Max Aker, Marco Röllig
Fusion Science and Technology | Volume 76 | Number 3 | April 2020 | Pages 373-378
Technical Paper | doi.org/10.1080/15361055.2020.1712989
Articles are hosted by Taylor and Francis Online.
Beta-induced X-ray spectrometry (BIXS) is a promising method for activity monitoring of tritiated gas species. BIXS systems measure bremsstrahlung and characteristic X-rays generated by interactions of beta decay electrons with surfaces within the measurement chamber. BIXS and other highly sensitive methods such as ionization counting are limited in accuracy by the tritium memory effect, a preconditioning dependent background signal caused by the sorption of tritium on surfaces. In this work, different surface materials have been investigated aiming at reducing the tritium memory effect while providing a high bremsstrahlung yield. A modular BIXS setup was developed that allows the consecutive investigation of different measurement cells utilizing the same detector while protecting it from contamination during cell exchanges.
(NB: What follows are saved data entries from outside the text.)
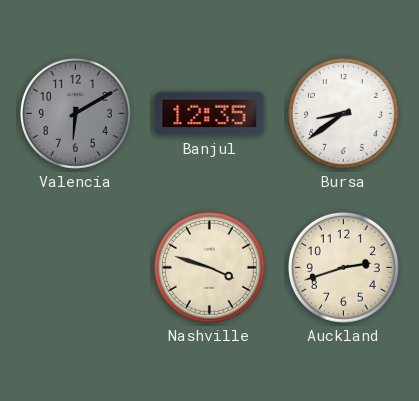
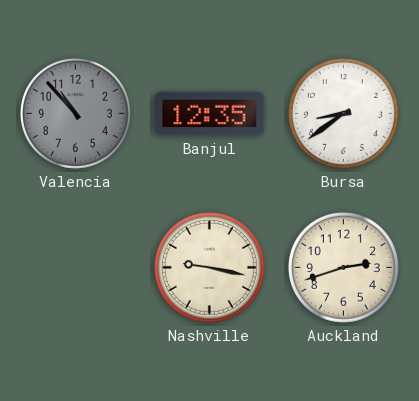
Valencia: 6:10 -> 10:53
Nashville: 3:48 -> 9:17
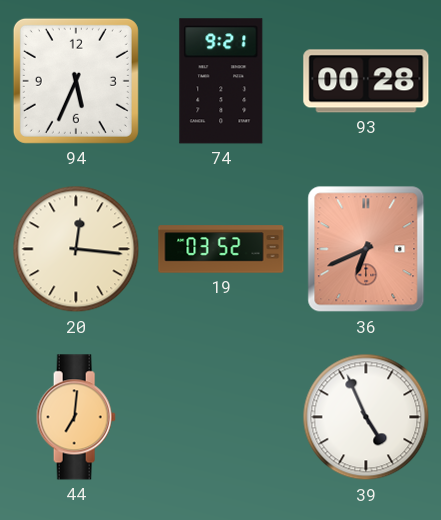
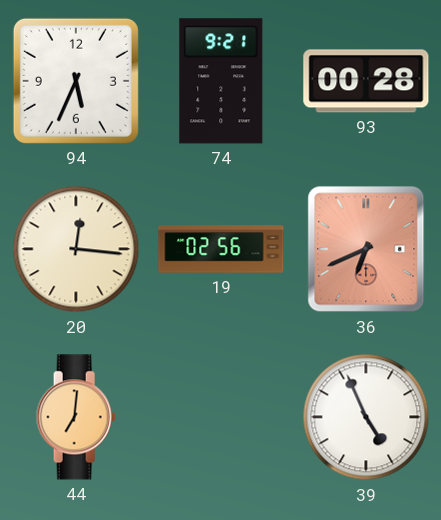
19: 03:52 -> 02:56
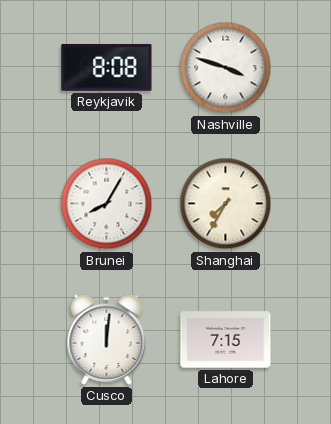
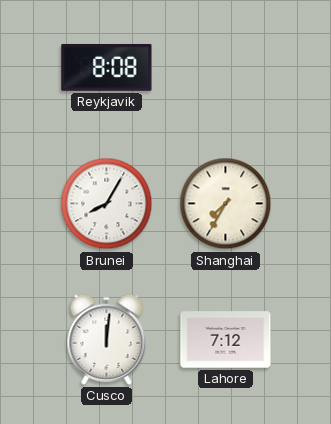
Nashville: 3:48 -> none
Lahore: 7:15 -> 7:12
An uncoated stainless steel cell was compared to cells coated with Au, Ir, Ti-W, Ti-Au-Al, and Ti-Au-Cu layer systems. The sample cells were repeatedly exposed to 1100 Pa of molecular tritium. The development of the resulting memory effect was measured during the evacuation between consecutive exposures. Additionally, the background signal decay was investigated in a long-term measurement after the last exposure. In this presentation, the measurement results of the relative tritium memory effect from various surfaces will be shown. The lowest memory effect was measured for the gold-coated sample cell, reaching a background signal equal to (0.83 ± 0.14)% of the signal during exposure after a total dosage of 21.33 × 104 Pa h.